In connection with the closing of the Financing, Cameo paid cash finder’s fees of $16,875.
All securities issued in the financing are subject to a statutory hold period expiring four months and one day after closing.
None of the securities issued in the financing will be registered under the United States Securities Act of 1933, as amended (the “1933 Act“), and none of them may be offered or sold in the United States absent registration or an applicable exemption from the registration requirements of the 1933 Act. This press release shall not constitute an offer to sell or a solicitation of an offer to buy nor shall there be any sale of the securities in any state where such offer, solicitation, or sale would be unlawful.

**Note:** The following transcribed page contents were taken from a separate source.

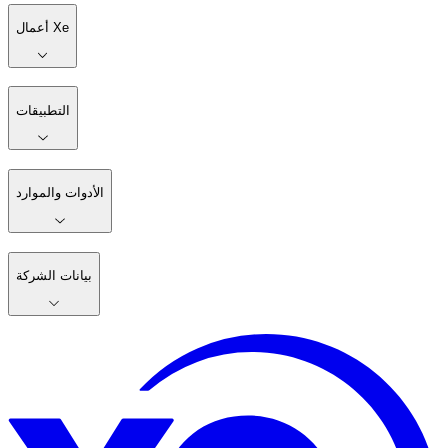
أعمال Xe
التطبيقات
الأدوات والموارد
بيانات الشركة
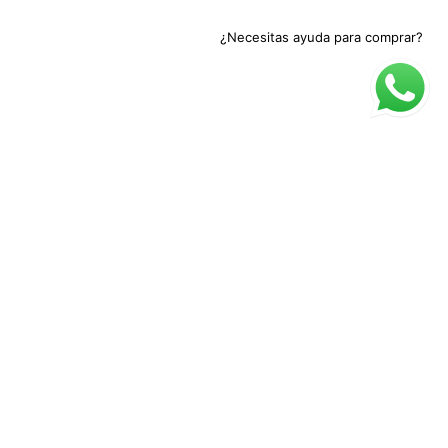
¿Necesitas ayuda para comprar?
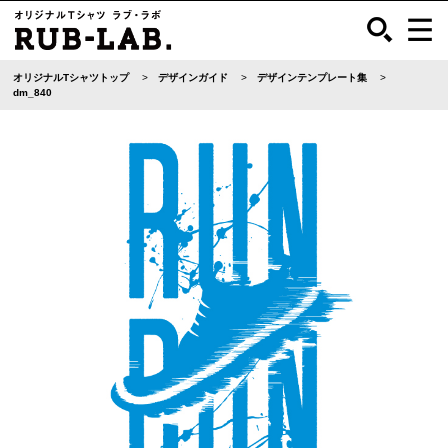
オリジナルTシャツトップ
デザインガイド
デザインテンプレート集
dm_840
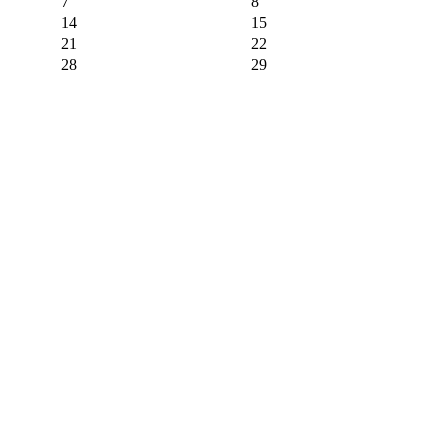
7
8
14
15
21
22
28
29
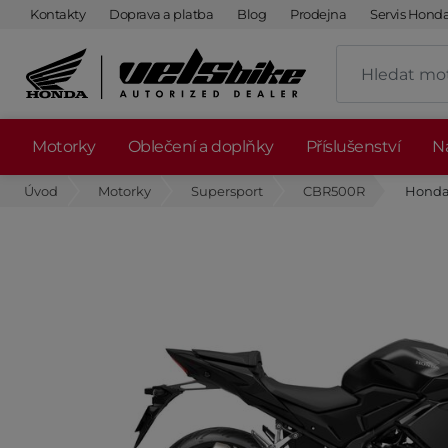
Kontakty
Doprava a platba
Blog
Prodejna
Servis Hond
Motorky
Oblečení a doplňky
Příslušenství
Ná
Úvod
Motorky
Supersport
CBR500R
Honda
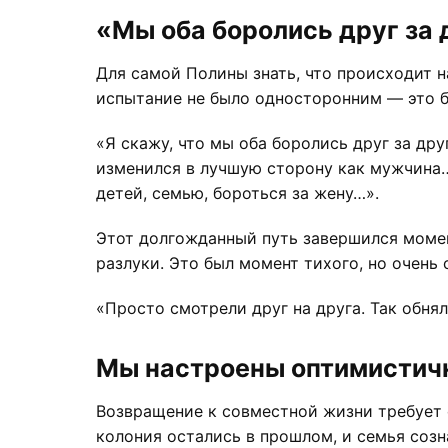
«Мы оба боролись друг за 
Для самой Полины знать, что происходит н
испытание не было односторонним — это б
«Я скажу, что мы оба боролись друг за др
изменился в лучшую сторону как мужчина…
детей, семью, бороться за жену…».
Этот долгожданный путь завершился момен
разлуки. Это был момент тихого, но очень
«Просто смотрели друг на друга. Так обнял
Мы настроены оптимистич
Возвращение к совместной жизни требует 
колония остались в прошлом, и семья созн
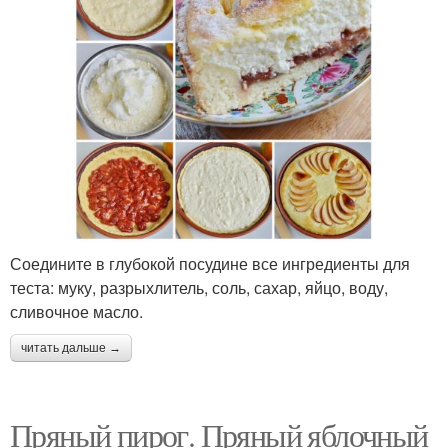
начинкой
Соедините в глубокой посудине все ингредиенты для
теста: муку, разрыхлитель, соль, сахар, яйцо, воду,
сливочное масло.
читать дальше →
Пряный пирог. Пряный яблочный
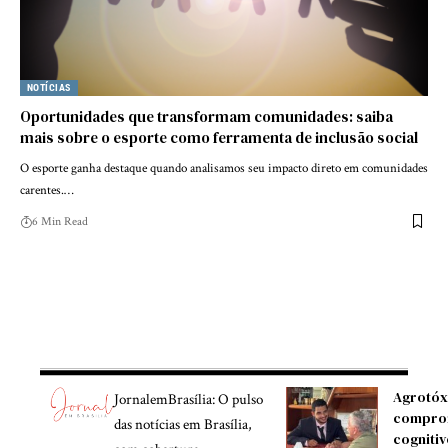
NOTÍCIAS
Oportunidades que transformam comunidades: saiba
mais sobre o esporte como ferramenta de inclusão social
O esporte ganha destaque quando analisamos seu impacto direto em comunidades
carentes.…
6 Min Read
Agrotóx
JornalemBrasília: O pulso
compro
das notícias em Brasília,
cognitiv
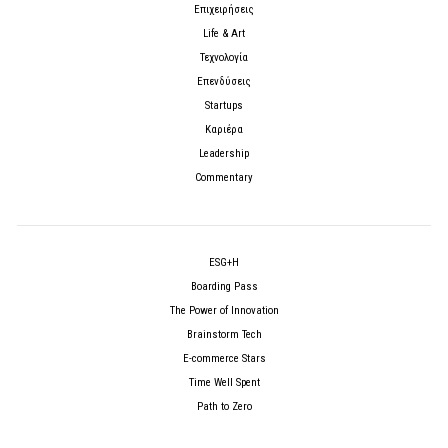
Επιχειρήσεις
Life & Art
Τεχνολογία
Επενδύσεις
Startups
Καριέρα
Leadership
Commentary
ESG+H
Boarding Pass
The Power of Innovation
Brainstorm Tech
E-commerce Stars
Time Well Spent
Path to Zero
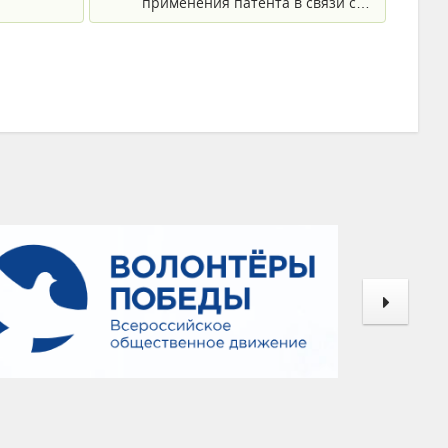
применения патента в связи с…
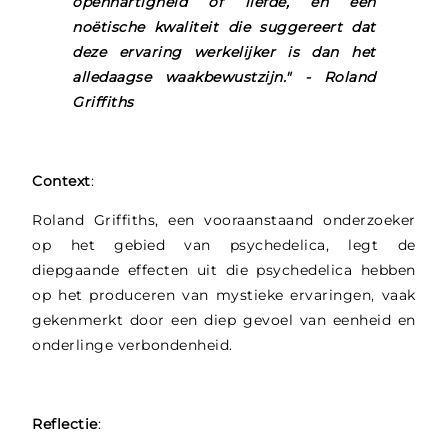
openhartigheid of liefde, en een
noëtische kwaliteit die suggereert dat
deze ervaring werkelijker is dan het
alledaagse waakbewustzijn." - Roland
Griffiths
Context
:
Roland Griffiths, een vooraanstaand onderzoeker
op het gebied van psychedelica, legt de
diepgaande effecten uit die psychedelica hebben
op het produceren van mystieke ervaringen, vaak
gekenmerkt door een diep gevoel van eenheid en
onderlinge verbondenheid.
Reflectie
:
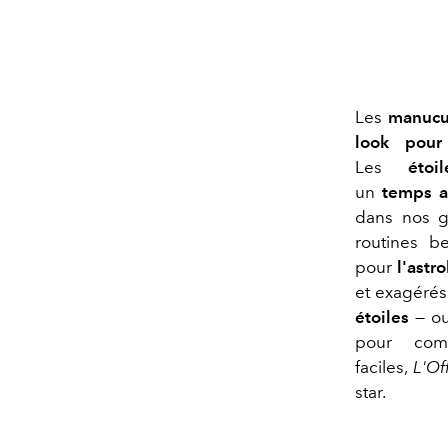
Les
manucu
look pour
Les
étoil
un
temps
a
dans nos ga
routines b
pour
l'astr
et exagérés
étoiles
— o
pour com
faciles,
L'Off
star.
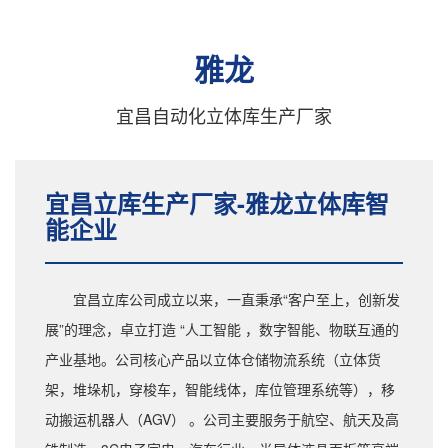
雅龙
宜昌自动化立体库生产厂家
宜昌立库生产厂家-雅龙立体库智
能企业
宜昌立库公司成立以来，一直秉承“客户至上，创新发
展”的理念，卓立打造 “人工智能 ，数字智能、物联互通的
产业基地。公司核心产品以立体仓储物流系统（立体货
架，堆垛机，穿梭车，智能线体，库位管理系统等），移
动搬运机器人（AGV） 。公司主要服务于航空、航天及高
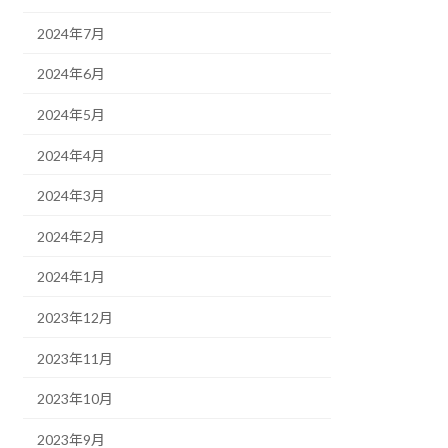
2024年7月
2024年6月
2024年5月
2024年4月
2024年3月
2024年2月
2024年1月
2023年12月
2023年11月
2023年10月
2023年9月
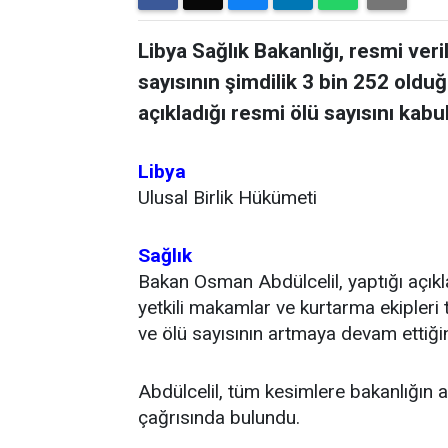
Libya Sağlık Bakanlığı, resmi veri
sayısının şimdilik 3 bin 252 old
açıkladığı resmi ölü sayısını kab
Libya
Ulusal Birlik Hükümeti
Sağlık
Bakan Osman Abdülcelil, yaptığı açıkl
yetkili makamlar ve kurtarma ekipleri
ve ölü sayısının artmaya devam ettiğin
Abdülcelil, tüm kesimlere bakanlığın a
çağrısında bulundu.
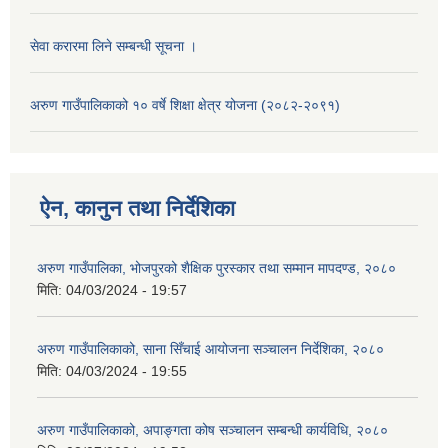
सेवा करारमा लिने सम्बन्धी सूचना ।
अरुण गाउँपालिकाको १० वर्षे शिक्षा क्षेत्र योजना (२०८२-२०९१)
ऐन, कानुन तथा निर्देशिका
अरुण गाउँपालिका, भोजपुरको शैक्षिक पुरस्कार तथा सम्मान मापदण्ड, २०८०
मिति:
04/03/2024 - 19:57
अरुण गाउँपालिकाको, साना सिँचाई आयोजना सञ्‍चालन निर्देशिका, २०८०
मिति:
04/03/2024 - 19:55
अरुण गाउँपालिकाको, अपाङ्गता कोष सञ्‍चालन सम्बन्धी कार्यविधि, २०८०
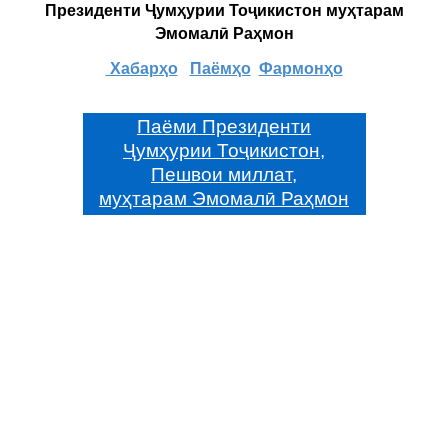
Президенти Ҷумҳурии Тоҷикистон муҳтарам
Эмомалӣ Раҳмон
Хабарҳо
Паёмҳо
Фармонҳо
Паёми Президенти
Ҷумҳурии Тоҷикистон,
Пешвои миллат,
муҳтарам Эмомалӣ Раҳмон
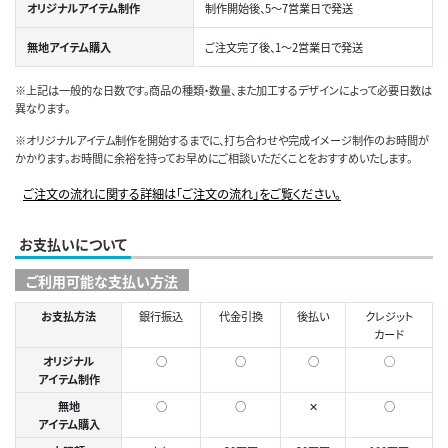
オリジナルアイテム制作
制作開始後、5～7営業日で発送
無地アイテム購入
ご注文完了後、1～2営業日で発送
※上記は一般的な日数です。商品の種類・数量、また加工するデザインによって必要日数は
異なります。
※オリジナルアイテム制作を開始するまでに、打ち合わせや完成イメージ制作のお時間が
かかります。お時間に余裕を持ってお早めにご相談いただくことをおすすめいたします。
ご注文の流れに関する詳細は「ご注文の流れ」をご覧ください。
お支払いについて
ご利用可能な支払い方法
お支払方法
銀行振込
代金引換
後払い
クレジット
カード
オリジナル
○
○
○
◯
アイテム制作
無地
○
○
✕
○
アイテム購入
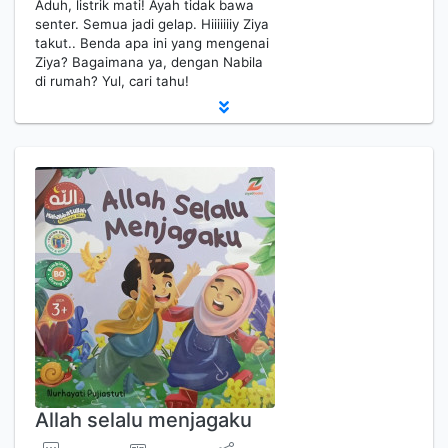
Aduh, listrik mati! Ayah tidak bawa
senter. Semua jadi gelap. Hiiiiiiiy Ziya
takut.. Benda apa ini yang mengenai
Ziya? Bagaimana ya, dengan Nabila
di rumah? Yul, cari tahu!
Allah selalu menjagaku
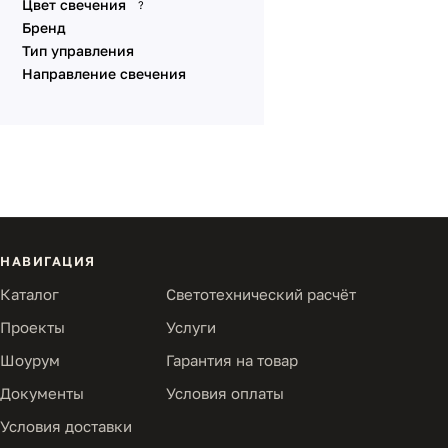
Цвет свечения
?
Бренд
Тип управления
Направление свечения
НАВИГАЦИЯ
Каталог
Светотехнический расчёт
Проекты
Услуги
Шоурум
Гарантия на товар
Документы
Условия оплаты
Условия доставки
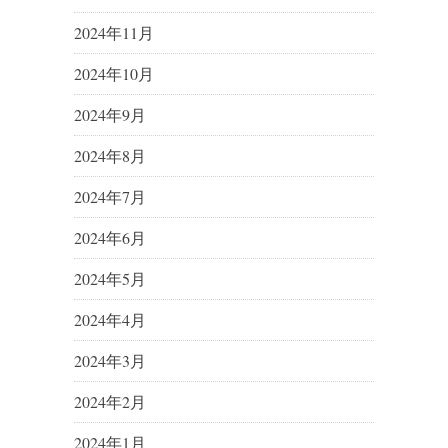
2024年11月
2024年10月
2024年9月
2024年8月
2024年7月
2024年6月
2024年5月
2024年4月
2024年3月
2024年2月
2024年1月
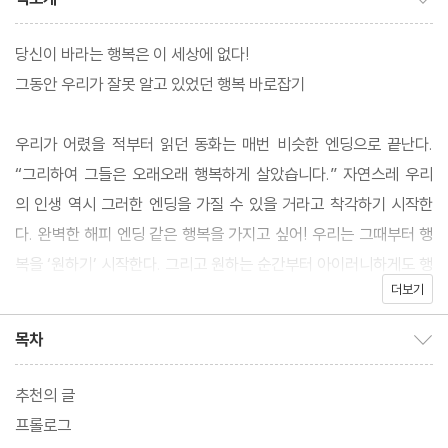
당신이 바라는 행복은 이 세상에 없다!
그동안 우리가 잘못 알고 있었던 행복 바로잡기
우리가 어렸을 적부터 읽던 동화는 매번 비슷한 엔딩으로 끝난다.
“그리하여 그들은 오래오래 행복하게 살았습니다.” 자연스레 우리
의 인생 역시 그러한 엔딩을 가질 수 있을 거라고 착각하기 시작한
다. 완벽한 해피 엔딩 같은 행복을 가지고 싶어! 우리는 그때부터 행
복을 ‘원하기’ 시작한다. 그리고 원하는 순간부터 아이러니하게도 행
더보기
복은 곁에서 점점 더 멀어진다. 의사이자 심리치료사인 러스 해리스
는 ACT 기법을 바탕으로 우리가 알고 있던 행복이 아닌 ‘진짜 행
목차
목차 보이기/감추기
복’에 대해 재정의하고, 누구보다 행복하기를 바라지만 행복하지 않
은 이들에게 행복의 비밀을 알려주고 있다. 그동안 우리가 잘못 알고
추천의 글
있었던 행복에 관해 바로잡아 보자.
프롤로그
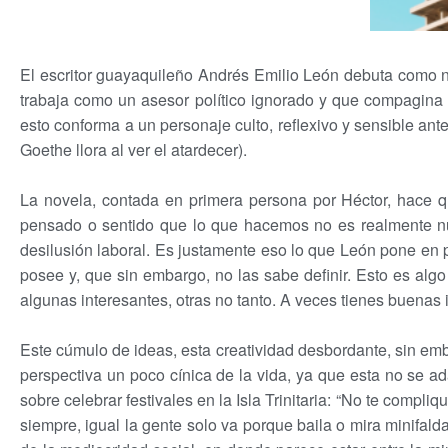
El escritor guayaquileño Andrés Emilio León debuta como 
trabaja como un asesor político ignorado y que compagina 
esto conforma a un personaje culto, reflexivo y sensible ante
Goethe llora al ver el atardecer).
La novela, contada en primera persona por Héctor, hace qu
pensado o sentido que lo que hacemos no es realmente n
desilusión laboral. Es justamente eso lo que León pone en p
posee y, que sin embargo, no las sabe definir. Esto es algo
algunas interesantes, otras no tanto. A veces tienes buenas 
Este cúmulo de ideas, esta creatividad desbordante, sin emba
perspectiva un poco cínica de la vida, ya que esta no se a
sobre celebrar festivales en la Isla Trinitaria: “No te compli
siempre, igual la gente solo va porque baila o mira minifal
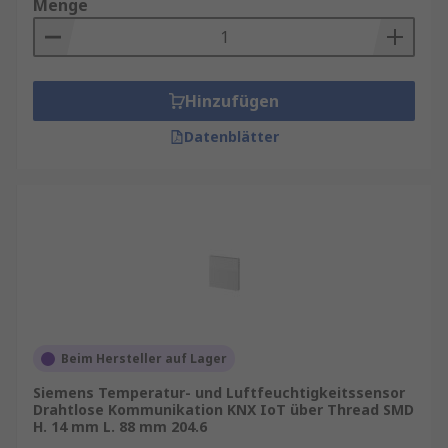
Menge
Industrieautomation:
Überwachung von
Temperatur und Druck in
Produktionsanlagen.
Hinzufügen
Gebäudetechnik:
Steuerung von Klima-
Datenblätter
und Lüftungssystemen.
Smart Home:
Intelligente Regelung von
Heizung und Beleuchtung.
Logistik:
Kontrolle von
Umgebungsbedingungen in Lagerhallen.
Beim Hersteller auf Lager
Siemens Temperatur- und Luftfeuchtigkeitssensor
Drahtlose Kommunikation KNX IoT über Thread SMD
H. 14 mm L. 88 mm 204.6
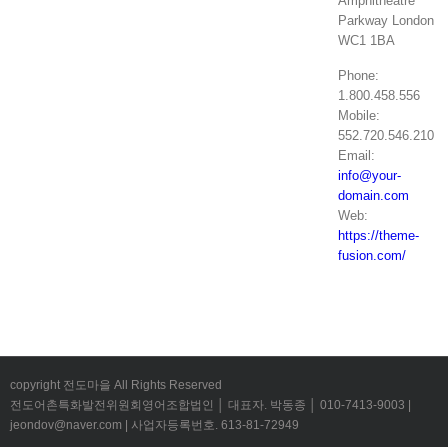
Amphitheatre
Parkway London
WC1 1BA
Phone:
1.800.458.556
Mobile:
552.720.546.210
Email:
info@your-
domain.com
Web:
https://theme-
fusion.com/
copyright 전도마을 All Rights Reserved
전도어촌특화발전위원회영어조합법인 │ 대표자. 박동종 │ 010-7413-9003 |
jeondov@naver.com | 사업자등록번호. 613-81-72949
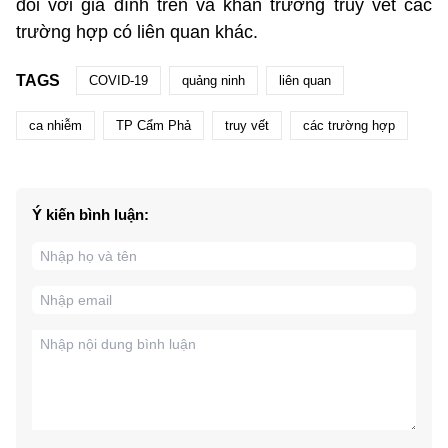
đối với gia đình trên và khẩn trương truy vết các
trường hợp có liên quan khác.
TAGS
COVID-19
quảng ninh
liên quan
ca nhiễm
TP Cẩm Phả
truy vết
các trường hợp
Ý kiến bình luận:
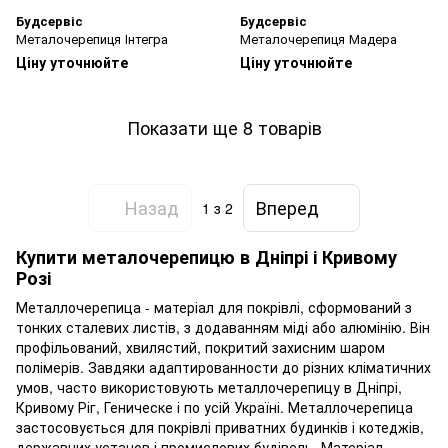
Будсервіс
Будсервіс
Металочерепиця Інтегра
Металочерепиця Мадера
Ціну уточнюйте
Ціну уточнюйте
Показати ще 8 товарів
Назад
Вперед
1
з 2
Купити металочерепицю в Дніпрі і Кривому
Розі
Металлочерепица - матеріал для покрівлі, сформований з
тонких сталевих листів, з додаванням міді або алюмінію. Він
профільований, хвилястий, покритий захисним шаром
полімерів. Завдяки адаптированности до різних кліматичних
умов, часто використовують металлочерепицу в Дніпрі,
Кривому Ріг, Геническе і по усій Україні. Металлочерепица
застосовується для покрівлі приватних будинків і котеджів,
державних установ і промислових будівель. Матеріал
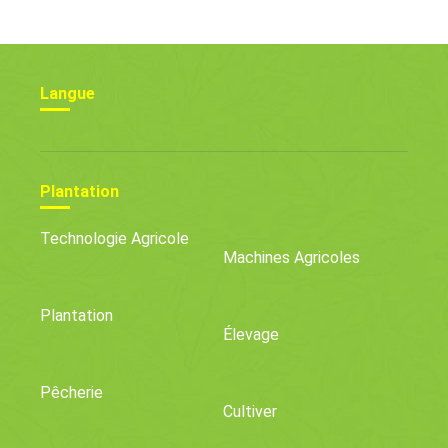
Langue
Plantation
Technologie Agricole
Machines Agricoles
Plantation
Élevage
Pêcherie
Cultiver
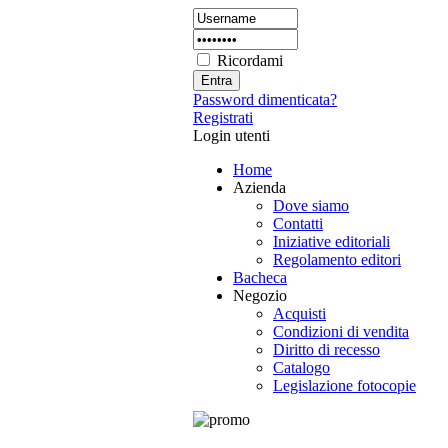
Ricordami
Password dimenticata?
Registrati
Login utenti
Home
Azienda
Dove siamo
Contatti
Iniziative editoriali
Regolamento editori
Bacheca
Negozio
Acquisti
Condizioni di vendita
Diritto di recesso
Catalogo
Legislazione fotocopie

On behalf of the Board of Directors,
CAMEO RESOURCES CORP.
Akash Patel, President
This press release contains forward-looking statements. Forward-looking statements are projections and are subject to various risks and uncertainties. Forward-looking statements in this press release include those concerning the Company’s anticipated use of the proceeds of the financing. There are numerous risks and uncertainties that could cause actual results and the Company’s plans and objectives to differ materially from those expressed in the forward-looking information, including: (i) adverse market conditions; (ii) and risks inherent in the mineral exploration industry in general or otherwise disclosed in the Company’s periodic disclosure documents filed on SEDAR. Actual results and future events could differ materially from those anticipated in such information. These forward-looking statements are based on estimates and opinions of management which management believes were reasonable on the dates made and are expressly qualified in their entirety by this notice. Except as required by law, the Company. does not intend to update these forward-looking statements.
Neither the TSX Venture Exchange nor its Regulation Services Provider (as that term is defined in the policies of the TSX Venture Exchange) accepts responsibility for the adequacy or accuracy of this release.